Task: Word for word, give every line of the listing again.

Material provided:
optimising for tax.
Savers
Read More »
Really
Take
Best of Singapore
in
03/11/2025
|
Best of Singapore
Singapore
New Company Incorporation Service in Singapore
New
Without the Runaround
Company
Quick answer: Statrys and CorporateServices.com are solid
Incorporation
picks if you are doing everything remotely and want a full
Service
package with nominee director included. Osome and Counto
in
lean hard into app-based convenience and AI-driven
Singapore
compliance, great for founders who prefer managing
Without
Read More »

Task response:
optimising for tax.
Savers
Read More »
Really
Take
Best of Singapore
in
03/11/2025
|
Best of Singapore
Singapore
New Company Incorporation Service in Singapore
New
Without the Runaround
Company
Quick answer: Statrys and CorporateServices.com are solid
Incorporation
picks if you are doing everything remotely and want a full
Service
package with nominee director included. Osome and Counto
in
lean hard into app-based convenience and AI-driven
Singapore
compliance, great for founders who prefer managing
Without
Read More »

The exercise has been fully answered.